[Data for this exercise — start]

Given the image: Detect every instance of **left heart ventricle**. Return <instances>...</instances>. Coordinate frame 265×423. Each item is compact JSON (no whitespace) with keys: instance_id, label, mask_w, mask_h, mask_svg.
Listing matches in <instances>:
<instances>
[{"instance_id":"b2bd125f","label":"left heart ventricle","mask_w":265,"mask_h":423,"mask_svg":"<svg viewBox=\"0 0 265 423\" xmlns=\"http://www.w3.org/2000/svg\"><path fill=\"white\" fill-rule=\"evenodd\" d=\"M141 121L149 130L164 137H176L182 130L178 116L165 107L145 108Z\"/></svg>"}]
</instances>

[Data for this exercise — finish]

Exercise requirements - What is wanted is every line above, written out exactly.

Exercise result -
Given the image: Detect every instance of **left heart ventricle**. Return <instances>...</instances>. Coordinate frame 265×423. Each item is compact JSON (no whitespace) with keys: instance_id, label, mask_w, mask_h, mask_svg.
Listing matches in <instances>:
<instances>
[{"instance_id":"b2bd125f","label":"left heart ventricle","mask_w":265,"mask_h":423,"mask_svg":"<svg viewBox=\"0 0 265 423\" xmlns=\"http://www.w3.org/2000/svg\"><path fill=\"white\" fill-rule=\"evenodd\" d=\"M141 121L149 130L164 137H176L182 130L178 116L165 107L145 108Z\"/></svg>"}]
</instances>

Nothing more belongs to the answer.